Infinitely Losing My Edge
Yeah, I'm losing my edge.
I'm losing my edge.
The kids are coming up from behind.
I'm losing my edge.
I'm losing my edge to the kids from Kuwait and from Manchester.
But I was there.
I was there in 1962.
I was there at the first Guess Who show in Winnipeg.
I'm losing my edge.
I'm losing my edge to the kids whose footsteps I hear when they get on the decks.
I'm losing my edge to the internet seekers who can tell me every member of every good group from 1968 to 1970.
I'm losing my edge.
To all the kids in Spokane and Mexico City.
I'm losing my edge to the art-school Beijing kids in little jackets and borrowed nostalgia for the unremembered nineties.
I'm losing my edge.
I'm losing my edge.
I can hear the footsteps every night on the decks.
But I was there.
I was there in 1975 at the first Ubu practice in a loft in Cleveland.
I was working on the spring reverb sounds with much patience.
I was there when Nile Rodgers started up his first band.
I told him, "Don't do it that way. You'll never make a dime."
I was there.
I was the first guy playing Camron Feat. Memphis Bleek And Beenie Seigel to the disco kids.
I played it at the Troubador.
Everybody thought I was crazy.
We all know.
I was there.
I was there.
I've never been wrong.
But I'm losing my edge to better-looking people with better ideas and more talent.
And they're actually really, really nice.
I'm losing my edge.
I heard you have a compilation of every good song ever done by anybody.
Every great song by Main Source. All the underground hits.
All Liliput tracks. I heard you have a vinyl of every Anthony Braxton record on German import.
I heard that you have a white label of every seminal rock hit - 1985, '86, '87.
I heard that you have a CD compilation of every good '70s cut and another box set from the '70s.

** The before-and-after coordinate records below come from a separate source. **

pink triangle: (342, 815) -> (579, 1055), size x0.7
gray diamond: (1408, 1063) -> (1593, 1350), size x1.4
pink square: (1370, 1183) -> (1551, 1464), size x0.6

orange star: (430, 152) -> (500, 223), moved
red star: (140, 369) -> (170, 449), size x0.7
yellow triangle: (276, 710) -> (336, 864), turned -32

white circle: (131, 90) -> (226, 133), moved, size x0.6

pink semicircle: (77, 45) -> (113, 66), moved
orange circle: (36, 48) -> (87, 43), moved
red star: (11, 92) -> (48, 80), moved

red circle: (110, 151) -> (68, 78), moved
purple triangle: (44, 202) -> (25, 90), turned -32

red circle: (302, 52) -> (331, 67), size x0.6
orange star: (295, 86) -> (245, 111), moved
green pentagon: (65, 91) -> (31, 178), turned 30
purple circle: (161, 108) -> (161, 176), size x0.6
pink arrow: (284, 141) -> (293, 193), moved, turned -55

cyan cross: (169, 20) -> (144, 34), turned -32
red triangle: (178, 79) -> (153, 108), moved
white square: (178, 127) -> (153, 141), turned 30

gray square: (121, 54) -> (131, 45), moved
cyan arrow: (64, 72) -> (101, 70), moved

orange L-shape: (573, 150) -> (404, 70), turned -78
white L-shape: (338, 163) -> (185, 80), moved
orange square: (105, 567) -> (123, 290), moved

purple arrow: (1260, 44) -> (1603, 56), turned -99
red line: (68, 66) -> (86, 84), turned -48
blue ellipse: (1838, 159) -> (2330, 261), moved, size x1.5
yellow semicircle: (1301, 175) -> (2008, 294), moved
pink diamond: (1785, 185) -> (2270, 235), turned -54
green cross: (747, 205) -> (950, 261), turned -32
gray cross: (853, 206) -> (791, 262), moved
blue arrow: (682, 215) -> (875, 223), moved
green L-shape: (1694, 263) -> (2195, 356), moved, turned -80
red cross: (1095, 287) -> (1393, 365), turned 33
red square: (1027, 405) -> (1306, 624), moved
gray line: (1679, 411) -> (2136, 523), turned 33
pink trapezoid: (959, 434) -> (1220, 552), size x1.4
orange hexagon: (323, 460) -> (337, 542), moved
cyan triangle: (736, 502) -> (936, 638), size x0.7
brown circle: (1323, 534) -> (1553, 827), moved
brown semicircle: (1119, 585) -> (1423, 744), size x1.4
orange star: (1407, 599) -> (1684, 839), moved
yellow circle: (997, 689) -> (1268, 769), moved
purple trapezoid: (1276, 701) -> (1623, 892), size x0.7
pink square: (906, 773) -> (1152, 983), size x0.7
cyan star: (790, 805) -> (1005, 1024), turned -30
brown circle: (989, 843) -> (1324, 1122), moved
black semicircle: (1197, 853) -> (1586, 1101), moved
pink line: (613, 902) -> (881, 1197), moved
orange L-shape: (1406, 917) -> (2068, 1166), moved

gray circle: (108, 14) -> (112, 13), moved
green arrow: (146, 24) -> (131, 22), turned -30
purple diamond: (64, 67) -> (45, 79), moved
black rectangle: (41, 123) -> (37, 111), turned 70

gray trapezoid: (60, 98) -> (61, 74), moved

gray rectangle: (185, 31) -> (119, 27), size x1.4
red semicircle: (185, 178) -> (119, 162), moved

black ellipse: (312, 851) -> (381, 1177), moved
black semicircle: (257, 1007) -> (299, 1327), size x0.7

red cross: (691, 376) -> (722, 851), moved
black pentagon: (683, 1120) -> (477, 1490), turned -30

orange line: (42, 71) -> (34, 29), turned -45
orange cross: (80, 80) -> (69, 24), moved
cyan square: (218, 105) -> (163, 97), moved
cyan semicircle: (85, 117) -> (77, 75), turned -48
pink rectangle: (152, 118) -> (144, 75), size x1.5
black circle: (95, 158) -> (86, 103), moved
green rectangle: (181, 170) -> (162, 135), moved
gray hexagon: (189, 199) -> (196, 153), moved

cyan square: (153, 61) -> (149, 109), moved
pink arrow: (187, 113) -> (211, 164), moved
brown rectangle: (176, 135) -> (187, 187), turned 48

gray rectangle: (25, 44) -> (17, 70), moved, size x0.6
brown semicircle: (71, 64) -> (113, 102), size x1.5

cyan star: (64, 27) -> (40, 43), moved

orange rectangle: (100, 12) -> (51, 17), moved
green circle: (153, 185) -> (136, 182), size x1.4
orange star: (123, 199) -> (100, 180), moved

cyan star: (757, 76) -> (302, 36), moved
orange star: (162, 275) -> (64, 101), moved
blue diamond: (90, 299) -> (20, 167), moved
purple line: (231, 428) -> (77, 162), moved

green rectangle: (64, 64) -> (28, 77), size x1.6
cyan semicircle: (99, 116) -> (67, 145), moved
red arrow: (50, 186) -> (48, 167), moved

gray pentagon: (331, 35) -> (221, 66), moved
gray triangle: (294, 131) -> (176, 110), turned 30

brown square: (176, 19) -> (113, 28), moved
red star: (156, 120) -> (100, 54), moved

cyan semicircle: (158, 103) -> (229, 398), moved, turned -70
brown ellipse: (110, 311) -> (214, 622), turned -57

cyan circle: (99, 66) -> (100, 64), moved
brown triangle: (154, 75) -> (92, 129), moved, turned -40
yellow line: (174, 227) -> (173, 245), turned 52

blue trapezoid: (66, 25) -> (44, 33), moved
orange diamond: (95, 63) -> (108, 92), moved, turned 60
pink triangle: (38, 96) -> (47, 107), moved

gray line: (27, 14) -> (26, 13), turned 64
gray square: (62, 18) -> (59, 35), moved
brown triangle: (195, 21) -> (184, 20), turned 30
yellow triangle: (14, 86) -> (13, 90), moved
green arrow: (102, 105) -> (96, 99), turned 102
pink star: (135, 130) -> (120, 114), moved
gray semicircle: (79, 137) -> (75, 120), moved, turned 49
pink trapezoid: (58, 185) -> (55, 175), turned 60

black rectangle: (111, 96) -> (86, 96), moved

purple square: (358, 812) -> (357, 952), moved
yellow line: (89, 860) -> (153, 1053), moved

I hear you're buying a sitar and a guitar and are throwing your macbook out the window because you want to make something real. You want to make a Juan Atkins record.
I hear that you and your band have sold your arpeggiator and bought an oboe.
I hear that you and your band have sold your oboe and bought an arpeggiator.
I hear everybody that you know is more relevant than everybody that I know.
But have you seen my records?
Mr. Review,
The Fugs,
Bluetip,
The Mummies,
K-Klass,
Wolf Eyes,
Camberwell Now,
T.S.O.L.,
The Knickerbockers,
Neil Young,
Pagans,
The Golliwogs,
Funky Four + One,
The Remains,
Henry Cow,
Moebius,
John Coltrane,
Lakeside,
Rekid,
Khruangbin,
Ituana,
New York Dolls,
The Skatalites,
Big Daddy Kane,
Qualms,
Rod Modell,
Andrew Ashong & Theo Parrish,
Infiniti,
Howard Jones,
The Divine Comedy,
Tomorrow,
The Smiths,
Ultravox,
Grauzone,
N.O.R.E. Featuring Pharrell,
Make Up,
Ken Boothe,
Bad Manners,
Amon Düül II,
Sun Ra,
Smog,
Carl Craig,
Ultimate Spinach,
Dr. Dre and Snoop Doggy Dog,
DJ Sneak,
Manfred Mann's Earth Band,
Harmonia,
Sister Nancy,
The Chocolate Watch Band,
Scott Walker + Sunn O))),
Newcleus,
James Chance & The Contortions,
Icehouse,
The Zeros,
Fort Wilson Riot,
The Martian,
kango's stein massive,
Bill Wells,
Yazoo,
Basic Channel,
Negative Approach,
Throbbing Gristle, Throbbing Gristle, Throbbing Gristle, Throbbing Gristle.
You don't know what you really want.
You don't know what you really want.
You don't know what you really want.
You don't know what you really want.
You don't know what you really want.
You don't know what you really want.
You don't know what you really want.
You don't know what you really want.
You don't know what you really want.
You don't know what you really want.
You don't know what you really want.
You don't know what you really want.
You don't know what you really want.
You don't know what you really want.
You don't know what you really want.